Les études internes de Facebook, datant de plusieurs années, indiquent qu’Instagram est particulièrement préjudiciable aux adolescentes souffrant déjà de problèmes d’estime de soi. Le contenu axé sur le corps et la comparaison sociale,omniprésent sur la plateforme,exacerbe ces vulnérabilités.
Ces révélations interviennent alors que le débat sur la responsabilité des réseaux sociaux dans la crise de santé mentale des jeunes s’intensifie. Des législateurs et des groupes de défense des droits de l’enfance appellent à une réglementation plus stricte des plateformes en ligne,notamment en ce qui concerne la protection des mineurs et la transparence des algorithmes.
Un problème de longue date, amplifié par l’IA
La question de l’impact des réseaux sociaux sur la santé mentale n’est pas nouvelle. Des études antérieures ont déjà souligné les risques liés à l’exposition constante à des images idéalisées et à la pression sociale en ligne. Cependant, les documents de Facebook révèlent que l’entreprise était pleinement consciente de ces dangers et a continué à privilégier l’engagement des utilisateurs au détriment de leur bien-être.
L’essor de l’intelligence artificielle (IA) dans la gestion des flux d’informations sur les réseaux sociaux complexifie encore le problème. Les algorithmes d’IA, conçus pour maximiser l’attention des utilisateurs, peuvent involontairement les enfermer dans des “bulles de filtre” où ils sont constamment exposés à des contenus qui renforcent leurs insécurités et leurs angoisses.

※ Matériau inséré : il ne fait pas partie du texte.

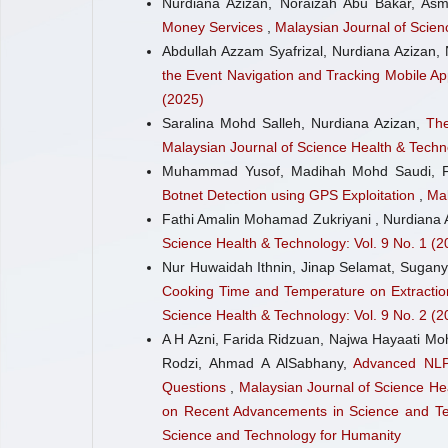
Nurdiana Azizan, Noraizah Abu Bakar, A
Money Services
,
Malaysian Journal of Scien
Abdullah Azzam Syafrizal, Nurdiana Azizan,
the Event Navigation and Tracking Mobile Ap
(2025)
Saralina Mohd Salleh, Nurdiana Azizan,
The
Malaysian Journal of Science Health & Techno
Muhammad Yusof, Madihah Mohd Saudi, F
Botnet Detection using GPS Exploitation
,
Mal
Fathi Amalin Mohamad Zukriyani , Nurdiana 
Science Health & Technology: Vol. 9 No. 1 (2
Nur Huwaidah Ithnin, Jinap Selamat, Sugany
Cooking Time and Temperature on Extraction
Science Health & Technology: Vol. 9 No. 2 (2
A H Azni, Farida Ridzuan, Najwa Hayaati Moh
Rodzi, Ahmad A AlSabhany,
Advanced NLP
Questions
,
Malaysian Journal of Science Hea
on Recent Advancements in Science and Tech
Science and Technology for Humanity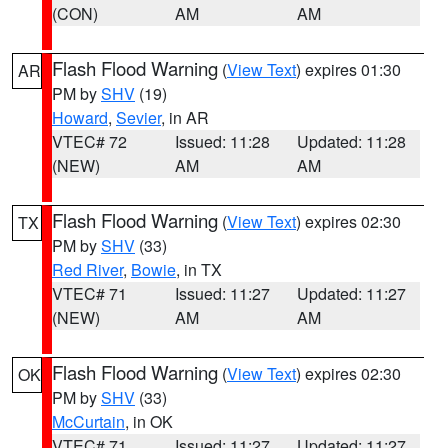
(CON)
AM
AM
Flash Flood Warning
(
View Text
) expires 01:30
AR
PM by
SHV
(19)
Howard
,
Sevier
, in AR
VTEC# 72
Issued: 11:28
Updated: 11:28
(NEW)
AM
AM
Flash Flood Warning
(
View Text
) expires 02:30
TX
PM by
SHV
(33)
Red River
,
Bowie
, in TX
VTEC# 71
Issued: 11:27
Updated: 11:27
(NEW)
AM
AM
Flash Flood Warning
(
View Text
) expires 02:30
OK
PM by
SHV
(33)
McCurtain
, in OK
VTEC# 71
Issued: 11:27
Updated: 11:27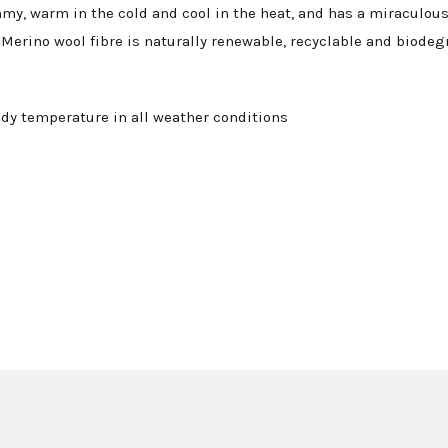
mmy, warm in the cold and cool in the heat, and has a miraculous 
Merino wool fibre is naturally renewable, recyclable and biodeg
dy temperature in all weather conditions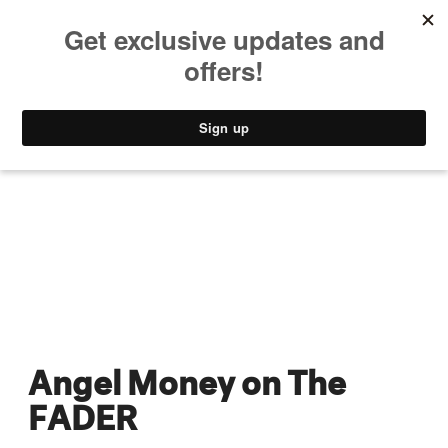
MUSIC
STYLE
CULTURE
VIDEO
Angel Money on The
FADER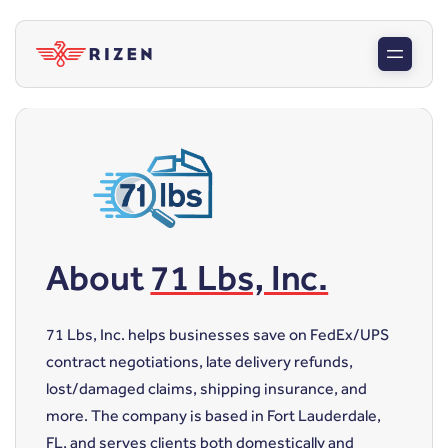
About
71 Lbs, Inc.
71 Lbs, Inc. helps businesses save on FedEx/UPS
contract negotiations, late delivery refunds,
lost/damaged claims, shipping insurance, and
more. The company is based in Fort Lauderdale,
FL, and serves clients both domestically and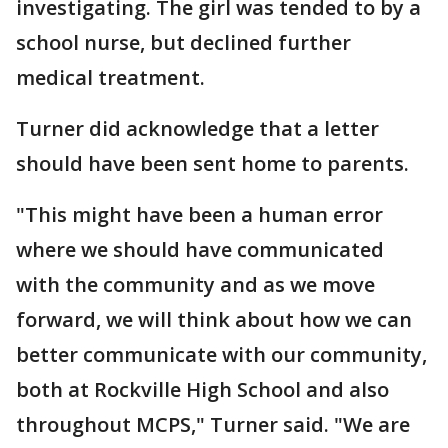
investigating. The girl was tended to by a
school nurse, but declined further
medical treatment.
Turner did acknowledge that a letter
should have been sent home to parents.
"This might have been a human error
where we should have communicated
with the community and as we move
forward, we will think about how we can
better communicate with our community,
both at Rockville High School and also
throughout MCPS," Turner said. "We are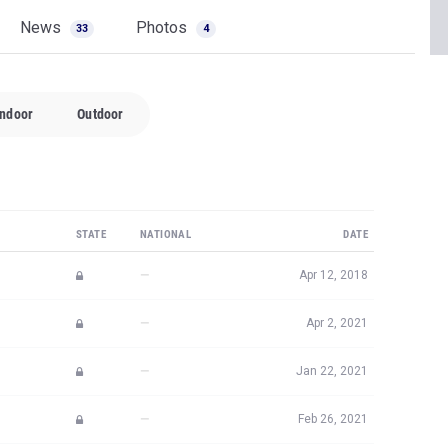
News
Photos
33
4
Indoor
Outdoor
STATE
NATIONAL
DATE
—
Apr 12, 2018
—
Apr 2, 2021
—
Jan 22, 2021
—
Feb 26, 2021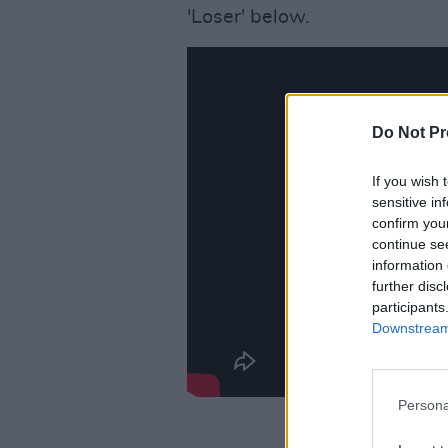
'Loser' below.
Do Not Pr
If you wish 
sensitive in
confirm you
continue se
information 
further disc
participants
Downstream 
Persona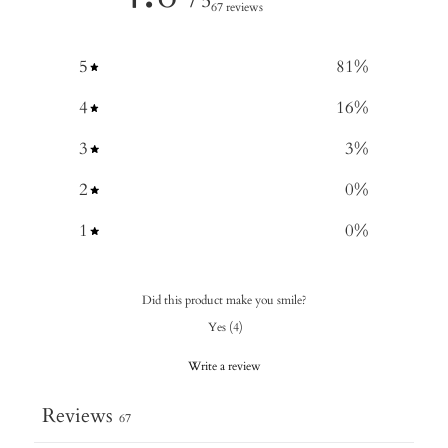
/ 5
67 reviews
5
81
%
4
16
%
3
3
%
2
0
%
1
0
%
Did this product make you smile?
Yes
(
4
)
Write a review
Reviews
67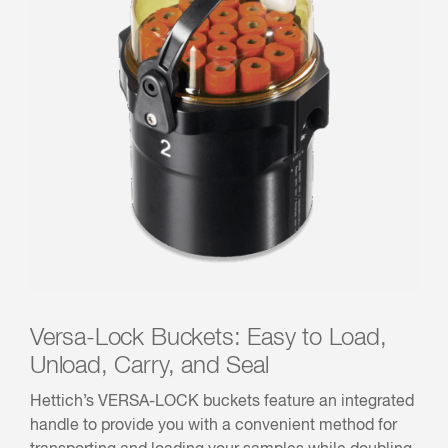
Versa-Lock Buckets: Easy to Load,
Unload, Carry, and Seal
Hettich’s VERSA-LOCK buckets feature an integrated
handle to provide you with a convenient method for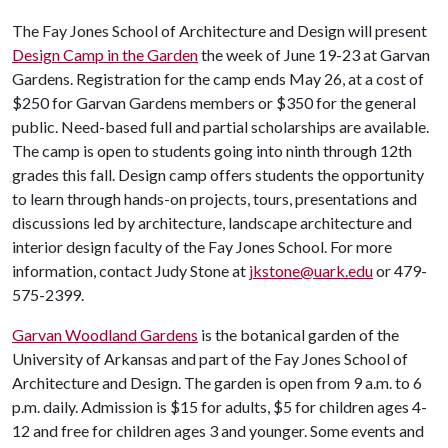
The Fay Jones School of Architecture and Design will present
Design Camp in the Garden
the week of June 19-23 at Garvan
Gardens. Registration for the camp ends May 26, at a cost of
$250 for Garvan Gardens members or $350 for the general
public. Need-based full and partial scholarships are available.
The camp is open to students going into ninth through 12th
grades this fall. Design camp offers students the opportunity
to learn through hands-on projects, tours, presentations and
discussions led by architecture, landscape architecture and
interior design faculty of the Fay Jones School. For more
information, contact Judy Stone at
jkstone@uark.edu
or 479-
575-2399.
Garvan Woodland Gardens
is the botanical garden of the
University of Arkansas and part of the Fay Jones School of
Architecture and Design. The garden is open from 9 a.m. to 6
p.m. daily. Admission is $15 for adults, $5 for children ages 4-
12 and free for children ages 3 and younger. Some events and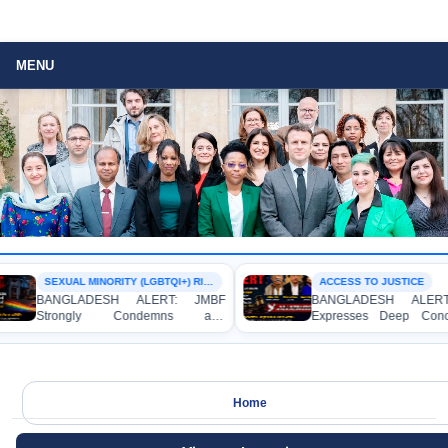
MENU
SEXUAL MINORITY (LGBTQI+) RIGHTS
ACCESS TO JUSTICE
BANGLADESH ALERT: JMBF
BANGLADESH ALERT
Strongly Condemns and
Expresses Deep Conc
Expresses Deep Concern over the
Strong Condemnation o
Detention of Two Individuals on
Indictment of Four W
Allegations of Homosexuality at
Journalists and Blogger
Dhaka University’s Surya Sen Hall
the International Crimes T
Home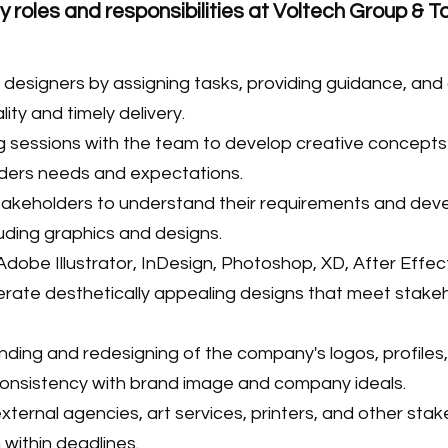
 roles and responsibilities at Voltech Group & 
esigners by assigning tasks, providing guidance, and
ity and timely delivery.
 sessions with the team to develop creative concepts
lders needs and expectations.
stakeholders to understand their requirements and dev
luding graphics and designs.
Adobe Illustrator, InDesign, Photoshop, XD, After Effec
rate desthetically appealing designs that meet stake
ding and redesigning of the company's logos, profiles, 
 consistency with brand image and company ideals.
xternal agencies, art services, printers, and other sta
 within deadlines.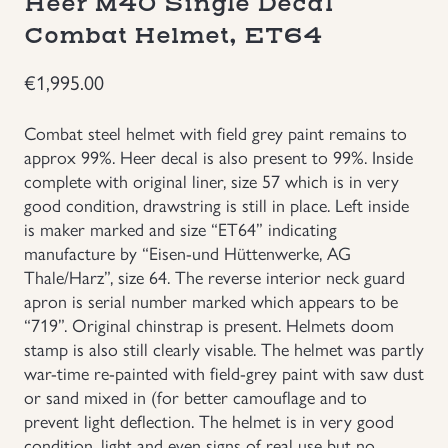
Heer M40 Single Decal
Combat Helmet, ET64
Groupings/Rare Items
GBP
€
1,995.00
Headgear
Combat steel helmet with field grey paint remains to
Individual Items
approx 99%. Heer decal is also present to 99%. Inside
complete with original liner, size 57 which is in very
Insignias
good condition, drawstring is still in place. Left inside
is maker marked and size “ET64” indicating
manufacture by “Eisen-und Hüttenwerke, AG
Japanese Militaria
Thale/Harz”, size 64. The reverse interior neck guard
apron is serial number marked which appears to be
NEW ITEMS!
“719”. Original chinstrap is present. Helmets doom
stamp is also still clearly visable. The helmet was partly
Other Countries Militaria
war-time re-painted with field-grey paint with saw dust
or sand mixed in (for better camouflage and to
prevent light deflection. The helmet is in very good
Russia WWII
condition, light and even signs of real use but no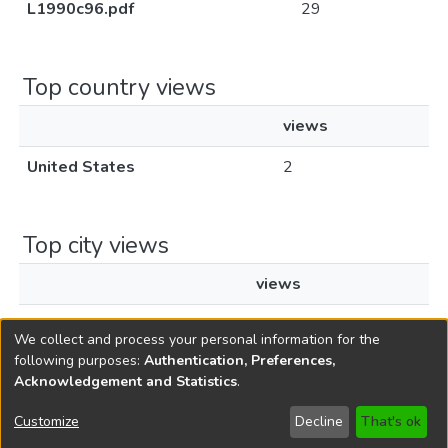
L1990c96.pdf
29
Top country views
views
United States
2
Top city views
views
New York
1
We collect and process your personal information for the
following purposes:
Authentication, Preferences,
Acknowledgement and Statistics
.
Copyright © 1796-2026
New Jersey State Library
Customize
Decline
That's ok
Send Feedback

Vers une régulation accrue ?
Face à ces préoccupations croissantes,la pression s’exerce sur les législateurs pour qu’ils agissent. Plusieurs propositions de loi visant à réglementer les réseaux sociaux sont actuellement à l’étude, notamment des mesures visant à renforcer la protection des données personnelles des mineurs, à exiger une plus grande transparence des algorithmes et à imposer des obligations de diligence aux plateformes en matière de santé mentale.
La question de la responsabilité des entreprises technologiques dans la protection du bien-être des utilisateurs, en particulier des plus jeunes, est désormais au cœur du débat public. L’avenir des réseaux sociaux dépendra de leur capacité à trouver un équilibre entre la rentabilité et la responsabilité sociale.